Annie, thanks for your good composition suggestion! You're right that changing the orientation really emphasizes the contrast I was looking for. I'm going to return to that spot - it's such a great location, so I'll have to try for that tension again.
Croping the painting to make it vertical would make it more acceptable in a way. But to me I get feelings of the past from the vertical building creating a symbolic tension with the horizontal landscape that stretches on and on as it really was in California.
The very act of painting a picture a day helps one get away from the directives of what is formally correct and into pure feeling.
Guess that posting paintings you are less happy about might make you even more determent to learn from them.

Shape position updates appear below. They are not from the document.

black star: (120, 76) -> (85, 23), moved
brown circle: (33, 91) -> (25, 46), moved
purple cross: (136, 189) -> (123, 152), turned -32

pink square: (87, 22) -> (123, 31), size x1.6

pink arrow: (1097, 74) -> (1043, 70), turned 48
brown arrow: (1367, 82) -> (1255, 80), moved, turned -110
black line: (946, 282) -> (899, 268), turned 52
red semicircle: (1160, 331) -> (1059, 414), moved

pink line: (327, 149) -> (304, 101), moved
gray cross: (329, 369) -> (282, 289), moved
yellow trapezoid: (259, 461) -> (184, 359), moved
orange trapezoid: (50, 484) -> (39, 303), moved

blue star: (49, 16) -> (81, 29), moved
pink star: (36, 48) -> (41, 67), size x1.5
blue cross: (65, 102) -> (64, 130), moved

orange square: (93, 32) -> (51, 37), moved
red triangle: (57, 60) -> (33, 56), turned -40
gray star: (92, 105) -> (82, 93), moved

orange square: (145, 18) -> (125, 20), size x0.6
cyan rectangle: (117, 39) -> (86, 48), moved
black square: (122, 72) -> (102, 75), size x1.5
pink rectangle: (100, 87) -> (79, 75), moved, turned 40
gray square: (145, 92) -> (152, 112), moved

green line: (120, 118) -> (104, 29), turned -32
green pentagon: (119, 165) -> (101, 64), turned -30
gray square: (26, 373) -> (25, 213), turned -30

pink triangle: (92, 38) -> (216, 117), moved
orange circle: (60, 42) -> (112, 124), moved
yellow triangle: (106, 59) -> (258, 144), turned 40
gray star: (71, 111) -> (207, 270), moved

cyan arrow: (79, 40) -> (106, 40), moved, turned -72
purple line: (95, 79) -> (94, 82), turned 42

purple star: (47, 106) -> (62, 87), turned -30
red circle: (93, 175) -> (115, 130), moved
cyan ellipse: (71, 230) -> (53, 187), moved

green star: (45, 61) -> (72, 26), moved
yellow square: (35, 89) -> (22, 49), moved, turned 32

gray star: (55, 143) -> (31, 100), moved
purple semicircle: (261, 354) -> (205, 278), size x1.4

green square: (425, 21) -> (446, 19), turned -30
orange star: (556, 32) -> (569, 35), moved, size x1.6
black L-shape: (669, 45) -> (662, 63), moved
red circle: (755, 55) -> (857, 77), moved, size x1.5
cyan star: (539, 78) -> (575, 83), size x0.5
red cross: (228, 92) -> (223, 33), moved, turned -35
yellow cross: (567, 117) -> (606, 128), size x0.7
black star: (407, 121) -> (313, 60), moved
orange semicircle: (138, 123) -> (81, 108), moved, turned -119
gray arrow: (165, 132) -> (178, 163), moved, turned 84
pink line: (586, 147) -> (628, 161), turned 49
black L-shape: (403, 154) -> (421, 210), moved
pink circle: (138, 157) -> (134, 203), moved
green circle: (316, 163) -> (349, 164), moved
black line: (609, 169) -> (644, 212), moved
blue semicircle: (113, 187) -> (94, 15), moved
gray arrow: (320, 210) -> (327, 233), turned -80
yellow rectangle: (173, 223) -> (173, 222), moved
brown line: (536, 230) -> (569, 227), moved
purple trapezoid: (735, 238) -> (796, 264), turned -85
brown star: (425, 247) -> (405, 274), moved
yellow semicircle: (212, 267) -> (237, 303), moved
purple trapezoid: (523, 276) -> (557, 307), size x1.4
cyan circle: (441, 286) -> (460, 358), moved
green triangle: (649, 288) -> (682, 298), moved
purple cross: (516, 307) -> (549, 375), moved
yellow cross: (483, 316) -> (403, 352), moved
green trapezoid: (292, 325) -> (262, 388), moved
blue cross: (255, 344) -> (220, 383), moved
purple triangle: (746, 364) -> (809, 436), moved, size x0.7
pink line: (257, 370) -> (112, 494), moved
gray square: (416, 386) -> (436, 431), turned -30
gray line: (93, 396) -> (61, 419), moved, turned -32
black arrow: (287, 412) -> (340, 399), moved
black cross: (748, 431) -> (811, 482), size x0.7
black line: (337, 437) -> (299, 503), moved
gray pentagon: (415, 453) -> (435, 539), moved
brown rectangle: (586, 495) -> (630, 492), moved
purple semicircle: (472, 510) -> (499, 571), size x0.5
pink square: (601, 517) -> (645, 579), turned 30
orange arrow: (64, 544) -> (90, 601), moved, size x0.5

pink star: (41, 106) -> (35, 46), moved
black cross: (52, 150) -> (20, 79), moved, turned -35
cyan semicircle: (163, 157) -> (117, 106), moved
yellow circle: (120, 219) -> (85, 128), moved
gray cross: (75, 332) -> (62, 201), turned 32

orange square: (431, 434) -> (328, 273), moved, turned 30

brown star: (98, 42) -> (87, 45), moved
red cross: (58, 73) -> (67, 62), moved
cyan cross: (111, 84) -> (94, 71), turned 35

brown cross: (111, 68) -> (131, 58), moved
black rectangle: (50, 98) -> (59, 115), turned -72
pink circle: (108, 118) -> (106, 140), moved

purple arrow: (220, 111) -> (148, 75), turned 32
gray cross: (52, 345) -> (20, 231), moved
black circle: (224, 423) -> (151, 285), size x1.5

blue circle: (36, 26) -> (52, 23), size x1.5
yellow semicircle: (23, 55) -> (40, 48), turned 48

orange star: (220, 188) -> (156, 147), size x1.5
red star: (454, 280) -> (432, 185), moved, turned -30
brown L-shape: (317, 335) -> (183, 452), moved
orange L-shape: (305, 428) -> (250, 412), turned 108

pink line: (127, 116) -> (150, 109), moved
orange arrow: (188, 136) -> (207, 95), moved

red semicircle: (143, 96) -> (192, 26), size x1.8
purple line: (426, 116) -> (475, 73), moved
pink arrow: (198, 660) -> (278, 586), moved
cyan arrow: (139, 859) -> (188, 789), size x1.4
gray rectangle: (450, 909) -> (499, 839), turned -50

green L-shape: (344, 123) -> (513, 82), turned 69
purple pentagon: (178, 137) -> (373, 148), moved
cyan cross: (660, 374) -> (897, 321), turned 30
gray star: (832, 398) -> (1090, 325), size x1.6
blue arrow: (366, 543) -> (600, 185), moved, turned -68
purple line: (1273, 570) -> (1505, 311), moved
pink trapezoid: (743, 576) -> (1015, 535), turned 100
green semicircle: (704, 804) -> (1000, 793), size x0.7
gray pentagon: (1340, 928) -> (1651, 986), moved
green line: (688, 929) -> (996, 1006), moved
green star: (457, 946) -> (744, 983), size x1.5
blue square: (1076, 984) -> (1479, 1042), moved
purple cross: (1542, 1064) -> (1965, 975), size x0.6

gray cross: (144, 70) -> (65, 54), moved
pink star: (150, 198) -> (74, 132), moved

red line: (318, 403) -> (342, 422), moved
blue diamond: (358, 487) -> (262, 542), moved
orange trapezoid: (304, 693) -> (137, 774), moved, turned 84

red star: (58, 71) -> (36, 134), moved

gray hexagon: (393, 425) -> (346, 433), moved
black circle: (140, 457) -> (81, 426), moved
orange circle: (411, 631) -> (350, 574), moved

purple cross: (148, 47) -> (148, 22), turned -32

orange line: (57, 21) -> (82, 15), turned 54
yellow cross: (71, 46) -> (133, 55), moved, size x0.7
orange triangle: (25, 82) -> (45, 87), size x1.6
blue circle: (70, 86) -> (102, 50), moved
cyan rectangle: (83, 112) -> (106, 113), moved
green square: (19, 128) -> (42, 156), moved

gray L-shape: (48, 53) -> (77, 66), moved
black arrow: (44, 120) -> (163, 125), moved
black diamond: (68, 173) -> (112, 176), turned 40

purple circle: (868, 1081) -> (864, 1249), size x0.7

So hopefully you do yourself a favour by posting.
And indeed... you're not really the only one with the occasional "less fortunate" paintng :-)
One of the hardest lessons I had to learn was to look at each painting as an "etch-a-sketch", that is, something you do to learn, and then clear it off and start another. The moment a painting becomes too precious to do something daring with, it's dead. I say this was a hard lesson, but in truth, I face it every day.
The best breakthroughs have come after lots of experiements and wiping the canvas clean. Keep it up!